So males really are as lazy as everyone says?  I've only had females, so I always kinda wondered if that little fact was true, hehe


----------



## LilCritter (Feb 25, 2014)

My big female, Denna, likes to sleep in silent spinners... rendering it useless to everyone else considering how large she is. My male Kote likes to leap in the SS, causing it to shake... Everyone else gets a couple steps or leaps in before they hop off... I find that the rats like to run in mesh wheels more than smooth ones (like the silent spinner). They used the handmade mesh wheel much more than the SS, probably because they can actually get some form of a grip on it. However, my youngest and most anxious rat uses any wheel for hiding. She just mosies on under or behind it and chills out there. So I guess it depends on your rats, male or female.


----------



## mis.kay (May 29, 2015)

I'm glad someone put this thread up! My girl used to run on her wheel all the time. It was sad near the end of her time because she would try but her tumor was too big for her to run on it properly. =( Anyway, I've had my boys since March of this year and their foster mom said they LOVED the wheel. I left the wheel in there for about a month then took it out cause they ignored it. But I just put it back in after reading this.

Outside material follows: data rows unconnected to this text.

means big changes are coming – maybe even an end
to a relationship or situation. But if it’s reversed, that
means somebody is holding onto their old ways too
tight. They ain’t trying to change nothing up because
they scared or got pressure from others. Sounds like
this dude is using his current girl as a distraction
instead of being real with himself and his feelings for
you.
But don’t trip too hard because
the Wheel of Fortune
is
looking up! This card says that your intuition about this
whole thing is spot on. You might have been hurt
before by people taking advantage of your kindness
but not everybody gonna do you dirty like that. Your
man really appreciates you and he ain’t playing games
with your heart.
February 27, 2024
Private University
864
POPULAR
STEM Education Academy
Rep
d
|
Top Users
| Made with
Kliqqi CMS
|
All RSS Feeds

Maybe they will take to it eventually!


----------



## Amph (Apr 14, 2015)

RavenTheRat said:


> So males really are as lazy as everyone says?  I've only had females, so I always kinda wondered if that little fact was true, hehe


In my experience the difference is as much as night and day ;D. My girls would never stop always on the go 24/7 but my boys were more like "we need to move? but I moved last week... fine carry me then."


----------



## Rat Daddy (Sep 25, 2011)

Just to add, that when we took Fuzzy Rat to the park we would set her down at the far end of the hiding trail and let her find her way back to the car, it was likely well over a quarter mile... And when she was young she could easily run the entire distance back as we jogged alongside. So given a straight distance to run a quarter mile at cruising speed is nothing for a rat. When she got older, she didn't run as much but she could easily still lead us in treks for well over half a mile.... 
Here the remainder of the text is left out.